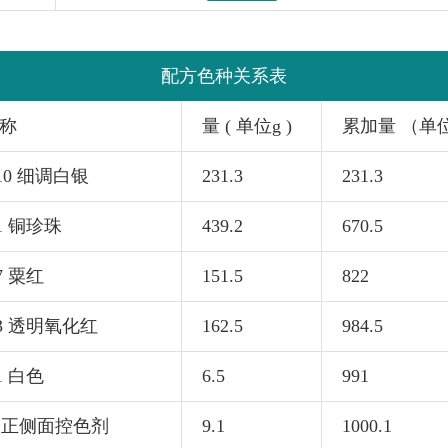
配方色种关系表
称
量 ( 单位g )
累加量 （单
310 细调白银
231.3
231.3
41 铜珍珠
439.2
670.5
7 粟红
151.5
822
63 透明氧化红
162.5
984.5
1 白色
6.5
991
53 正侧面控色剂
9.1
1000.1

━━━━━━━━━━━━━━━━━━━━

If an entry holds an image, omit that image and print the remainder exactly as it stands.

#### Task result
配方色种关系表
称
量 ( 单位g )
累加量 （单
310 细调白银
231.3
231.3
41 铜珍珠
439.2
670.5
7 粟红
151.5
822
63 透明氧化红
162.5
984.5
1 白色
6.5
991
53 正侧面控色剂
9.1
1000.1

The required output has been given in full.